Two splendid French products of the grape – two ranges, in fact, and at least three different grape varieties; two lunchtimes at two restaurants.
In chronological order, the tasting of Bisquit Cognac came first. Appropriately so, perhaps, as I am still somewhat in love with brandy (I have a sadly emptying glass of superb local stuff in my glass as I write – Oude Meester Souverein).
The producers of cognac don’t like their product being called brandy (Cape producers have no choice) for reasons I’ll leave up to your imagination – and up to the imaginations of craven organisers of events like the International Wine and SpiritsCompetition who are (like all competition organisers) less interested in fairness than in profits. The IWSC has for some years now allowed Cognac to compete in a category of its own, while South African brandy (with regulations at least as tight as the great French appellation, and rather similar provisions) must muck it in with the rest of the world. If anything gives me contempt for the hugely profitable IWSC, it is this sort of decision.
But Cognac unquestionably produces great brandies – sorry, great cognacs – with Bisquit among them.
By the way, pointing to the problematic category of “brandy” – do you know which is the largest brand of “brandy” in the world, and which country makes it? No, you probably don’t. It is McDowells, marketing between 60 and 70 million litres per year. Indian brandy (which has nothing at all to do with grapes, of course, like most brandies outside Europe and a few other countries like South Africa). India is the largest brandy market in the world. Second is the Philippines. South Africa is seventh. The South African market is about 45 million litres annually – two-thirds of McDowells.
Cognac does just fine, internationally (while South African brandy, the only generic version deserving and getting any respect from the cognacais, is internationally neglible), and Bisquit is the sixth-largest Cognac house – though far behind the top four – and owned for few years now by Distell.
The Bisquit cognacs are very fine, especially the more serious labels: the VSOP and the XO. Frankly, the Bisquit VS should have trouble competing against local ordinary brandies like Klipdrift Export at a quarter of the price, but I was rather surprised to learn that all these cognacs sell quite well here (of course they have Distell marketing them, which helps, and cultural cringe does the rest). The excellent Bisquit VSOP, though, is around R500, which is only about double what many local equivalents would cost. The gorgeous XO, refined and fiery and subtle, is about double the price of exquisite Oude Meester Souverein or Van Ryn’s vintage brandies. But brand counts, of course, especially among the more bling-oriented buyers.

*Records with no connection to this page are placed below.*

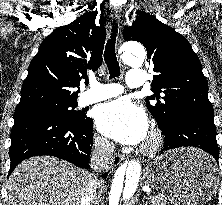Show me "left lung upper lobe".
Here are the masks:
<instances>
[{
    "label": "left lung upper lobe",
    "mask_w": 222,
    "mask_h": 205,
    "mask_svg": "<svg viewBox=\"0 0 222 205\" xmlns=\"http://www.w3.org/2000/svg\"><path fill=\"white\" fill-rule=\"evenodd\" d=\"M123 34L126 41L146 47L154 72V94L146 104L161 130L170 128L175 117L188 110L214 114L201 62L185 37L145 12H139Z\"/></svg>",
    "instance_id": "obj_1"
}]
</instances>
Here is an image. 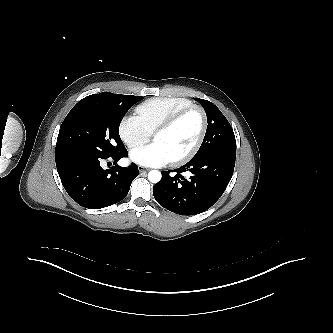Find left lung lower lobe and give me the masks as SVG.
<instances>
[{"instance_id": "obj_1", "label": "left lung lower lobe", "mask_w": 333, "mask_h": 333, "mask_svg": "<svg viewBox=\"0 0 333 333\" xmlns=\"http://www.w3.org/2000/svg\"><path fill=\"white\" fill-rule=\"evenodd\" d=\"M235 157L236 152H212L192 158L174 171H162V179L153 187L156 201L180 215L206 211L224 193L233 175ZM186 171L192 173L188 179L181 174Z\"/></svg>"}]
</instances>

I’m less bullish about the claims of local bubbly versus the best French stuff (though I’d back Colmant and the best from Graham Beck, Villiera and a one or two others up to a point, and would turn a patriotically blind eye to some of the stuff from, eg, Cabrière, whose Belle Rose tasted recently was, frankly, pretty dreadful stuff by any standards).
But a second recent lunch was to celebrate and welcome the latest releases of Pol Roger, that eminent champagne producer. I am not a champagne fanatic, and think it generally the most overpriced of any category of wine, but go as far as saying that I am always delighted when someone else pays for a good bottle. And (apart from stratospherically-priced Salon), what better brand than Pol Roger?

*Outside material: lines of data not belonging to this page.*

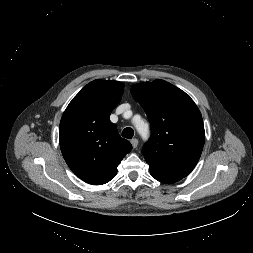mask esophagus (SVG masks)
I'll list each match as a JSON object with an SVG mask.
<instances>
[{
  "label": "esophagus",
  "mask_w": 253,
  "mask_h": 253,
  "mask_svg": "<svg viewBox=\"0 0 253 253\" xmlns=\"http://www.w3.org/2000/svg\"><path fill=\"white\" fill-rule=\"evenodd\" d=\"M130 142H131L133 148H136L138 146V139L133 138V139H131Z\"/></svg>",
  "instance_id": "1"
}]
</instances>
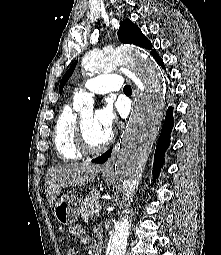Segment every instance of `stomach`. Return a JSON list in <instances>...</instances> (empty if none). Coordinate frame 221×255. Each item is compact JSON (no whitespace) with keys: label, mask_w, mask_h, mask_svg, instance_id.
<instances>
[{"label":"stomach","mask_w":221,"mask_h":255,"mask_svg":"<svg viewBox=\"0 0 221 255\" xmlns=\"http://www.w3.org/2000/svg\"><path fill=\"white\" fill-rule=\"evenodd\" d=\"M104 181L107 184L114 182V176L104 174ZM81 198L69 194H63L57 199L53 206V215L61 225H70L77 221L81 212Z\"/></svg>","instance_id":"1"}]
</instances>
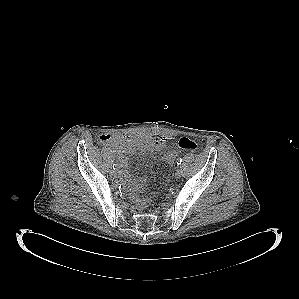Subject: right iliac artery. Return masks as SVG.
<instances>
[{
    "label": "right iliac artery",
    "instance_id": "82829eb1",
    "mask_svg": "<svg viewBox=\"0 0 299 299\" xmlns=\"http://www.w3.org/2000/svg\"><path fill=\"white\" fill-rule=\"evenodd\" d=\"M113 169H115V164H113Z\"/></svg>",
    "mask_w": 299,
    "mask_h": 299
}]
</instances>
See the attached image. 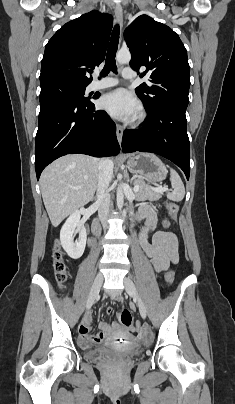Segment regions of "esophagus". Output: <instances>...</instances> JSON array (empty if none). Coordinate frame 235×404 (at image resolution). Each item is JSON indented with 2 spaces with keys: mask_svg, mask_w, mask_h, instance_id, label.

No-one at the lunch, including the presenter, seemed quite sure of the prices of the Pol Rogers, but it clearly comes into that category of “if you need to know, you probably can’t afford them”. The non-vintage and the Brut 2002 and the Brut Rosé 2002 are undeniably lovely, but the Blanc de Blanc from the same great vintage is spectacularly so, and made me wish that I was rich enough to buy it by the case.
I was less tempted (even theoretically!) by the top wine, the cuvée Sir Winston Churchill 2000 at an even more absurd price. Perhaps this wine is now a little closed, and will blossom forth in years to come, but at this tasting it was not showing as well as either of the two (white) vintage wines, in my opinion. To be bought by the buyers of labels rather than of wines, perhaps
So, if I had about R700 to spend on a bottle of any of those mentioned above? I’d go for Oude Meester Souverein brandy, then Pol Roger Blanc de Blanc 2002. The latter I’d down in a sitting, the former would last, oh a week or two, but that’s a different game.

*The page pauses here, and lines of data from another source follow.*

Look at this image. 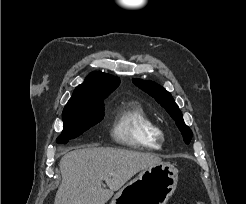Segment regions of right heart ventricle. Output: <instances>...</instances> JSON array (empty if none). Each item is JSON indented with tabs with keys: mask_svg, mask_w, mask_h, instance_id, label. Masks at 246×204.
I'll return each instance as SVG.
<instances>
[{
	"mask_svg": "<svg viewBox=\"0 0 246 204\" xmlns=\"http://www.w3.org/2000/svg\"><path fill=\"white\" fill-rule=\"evenodd\" d=\"M160 128L138 103L120 106L114 114L111 137L119 145L132 149L156 150L161 147Z\"/></svg>",
	"mask_w": 246,
	"mask_h": 204,
	"instance_id": "right-heart-ventricle-1",
	"label": "right heart ventricle"
}]
</instances>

By the way, Pol Roger’s importer (the splendid Great Domaines, from whom I eagerly buy splendid burgundy at large but fair price) chose to present Pol Roger at Burrata restaurant in Cape Town’s Woodstock, where we had an excellent lunch. Distell for some obscure reason settled, for the Bisquit lunch, on Simon’s at Groot Constantia – which was as poor as I remember it from when I last dared to eat there some years back. (Why can’t our prime wine tourism spot manage to get a decent restaurant going? It’s an embarrassment, as things stand.)